Editor’s Note: This is part 37 in Emily Potts’ inspirational series, Design Links. Every other week she features three artists whose work offers fresh, fun and stimulating creative inspiration. Each artist picks the next link—someone who personally inspires him/her. Check out the thirty-sixth part in the series, featuring Laura Fischer, Alma Allen and Erika Lynne Hanson.
Erika Lynne Hanson is inspired by …
I find Kline’s navigation in and out of constructed spaces and thoughtful interrogation of the mediated reality—that has come to define contemporary life—particularly compelling and timely. The projects are deeply embedded in reference, yet remain grounded in physical experiences.
Compositions for Rivers is a nice example of the strata of information and experience that seems to be offered in many of the projects. The viewer moves through the landscape accompanied by a score, map, and augmented reality app via smart device.
Minotaurocracy is again a layered construction, though evoking more of a narrative form. I like that this project shifts realities with in the individual pieces, but is ultimately united in a sense that reminds me of surrealist film.
Wes Kline is inspired by …
Katya’s work inspires me because it connects the tradition of thoughtful, materially-engaged, handmade bookmaking with the experiences of living in the often un-grounded 21st century, while remaining centered in Katya’s own experiences and insights. She uses often unexpected juxtapositions of materials to innovate in the form of the book, and she brings a sense of poetic surprise to the narratives and landscapes that move across the pages of her work.
Neckbook (2010) is a great example of Katya’s work, in that it conjures the feminine body being narrated by locating the book form as an unexpected relation to the body. The combination of vulnerability, decoration, and latent violence makes this work powerful and intimate.
Another stunning innovation in book form, Desert Dirt (2015), creates a portrait of a landscape, specifically the landscape of southern New Mexico, with all of its complicated politics and heterogeneous cultures distilled into a physical relationship to space and land. As contact prints of the soil, the pages of the book become “photographs” of the landscape, foregrounding the physical act of engaging with a place.
More handmade book design work by Katya Reka:
Katya Reka is inspired by …
He inspires me to question everything, and to design and redesign every aspect of our lives. Gatis is a graphic designer, illustrator, mural artist, a talented educator and more. I met him when we were art students at St. Cloud State University. From coding, to Flash, to Illustrator, and FinalCut shortcuts—I always knew he would have an answer for me. By then, he had already worked with both U.S. and European clients on everything from logo to interior design. I was so smitten by his raw process and his design sense that we are now married. We went to the same graphic design MFA program, taught at the same university, and now run a creative services studio Nomadic Circus, in Santa Fe, NM.

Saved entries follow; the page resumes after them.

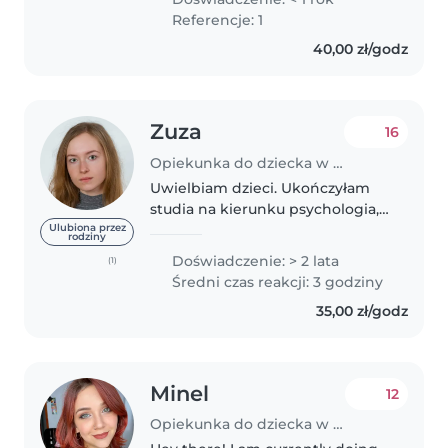
od 7 lat uczęszczam na kursy
Referencje: 1
rysunku- wszelkie prace
40,00 zł/godz
kreatywne..
Zuza
16
Opiekunka do dziecka w Kraków
Uwielbiam dzieci. Ukończyłam
studia na kierunku psychologia,
mam skończoną 2-letnią szkołę
Ulubiona przez
rodziny
w kierunku opiekunki dziecięcej.
Doświadczenie: > 2 lata
(1)
Mam doświadczenie ponieważ
Średni czas reakcji: 3 godziny
opiekowałam się kuzynami, ale..
35,00 zł/godz
Minel
12
Opiekunka do dziecka w Kraków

This mural was done in Gatis’s house in Latvia. The mural is an intricate maze of childhood memories, adult fantasies, and magical plants. Built by his grandfather, the house was later re-designed by Gatis with a mural in each room. All over the house, murals were complemented with an eclectic mix of Soviet posters, antique china, framed magazine clippings, and dried plants. I love this mural because it reminds me of one of the ancient purposes of art—magic.
I am fascinated by the creative process. Not the elevated and remote notion of it—the real, doubtful, agitated, passionate, raw process of thinking with your hands. I am inspired by sketches and unfinished ideas. I am privileged to draw daily inspiration from Gatis’s process and his hefty sketchbooks which he has been known to microwave to achieve a desired color or texture for a drawing.